Neutron stars are the end product of certain supernovae. Massive stars collapse on themselves and then explode, leaving behind a dense object which in many cases is spinning very fast, emitting pulses of radio waves. Some of these objects spin hundreds times per second. Now, researchers report the discovery of a radio-emitting neutron star that challenges our theories – it is just too slow.

The neutron star in question is called ASKAP J1935+2148. It has a period of 53.8 minutes with three different emission states: A bright pulse of radio waves lasting between 10 and 50 seconds, a weak pulse that is 26 times fainter lasting for 370 milliseconds, and then a quiescent period.

“It is highly unusual to discover a neutron star candidate emitting radio pulsations in this way. The fact that the signal is repeating at such a leisurely pace is extraordinary,” lead author Dr Manisha Caleb from the University of Sydney Institute for Astronomy, said in a statement.

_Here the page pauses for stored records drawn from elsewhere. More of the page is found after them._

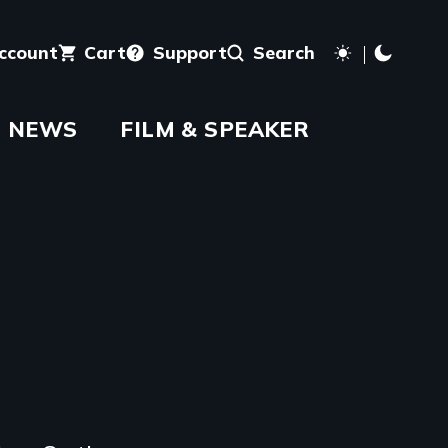
account
Cart
Support
Search
NEWS
FILM & SPEAKER
aming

The two pulses have seen evolving over a period of eight months, and the quiet period was seen to interspersed between the two. The scientists believe that this is evidence that whatever is causing the emission is changing. The object was discovered with the ASKAP telescope on Wajarri Yamaji Country in Western Australia, and got support from another radio observatory, MeerKAT. Both are precursors to the Square Kilometer Array.

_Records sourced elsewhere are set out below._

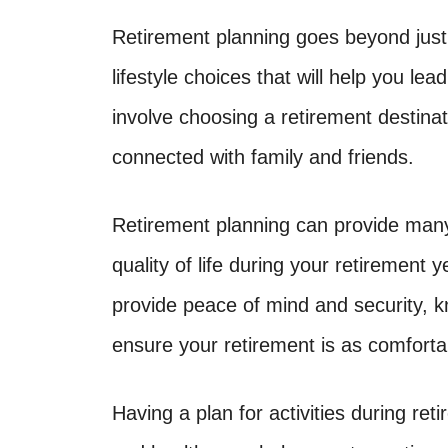
Retirement planning goes beyond just 
lifestyle choices that will help you lea
involve choosing a retirement destinat
connected with family and friends.
Retirement planning can provide many 
quality of life during your retirement 
provide peace of mind and security, k
ensure your retirement is as comforta
Having a plan for activities during re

“What is intriguing is how this object displays three distinct emission states, each with properties entirely dissimilar from the others. The MeerKAT radio telescope in South Africa played a crucial role in distinguishing between these states. If the signals didn’t arise from the same point in the sky, we would not have believed it to be the same object producing these different signals,” Dr Caleb added.

There is something quite important to know about neutron stars and radio waves: Astronomers are not exactly sure how they produce radio emissions. There are theories that can explain part of the behavior or specific instances, but an object like this is a challenge.

Perhaps it is not even a neutron star. While the proposed explanation fits better, even with this truly unique behavior, researchers have an alternative option: A white dwarf with an exceptional magnetic field. A white dwarf is another end-of-life option for stars, those big enough to become red dwarfs but not big enough to go supernova.

A white dwarf with a magnetic field as powerful as those necessary to create this signal has never been found, but it is possible to exist. Or maybe it is a binary system, featuring another neutron star or white dwarf. More observations are necessary, and they are certainly exciting, whatever new insights they bring.

“It might even prompt us to reconsider our decades-old understanding of neutron stars or white dwarfs; how they emit radio waves and what their populations are like in our Milky Way galaxy,” Dr Caleb said.

A paper discussing the discovery is published in the journal Nature Astronomy.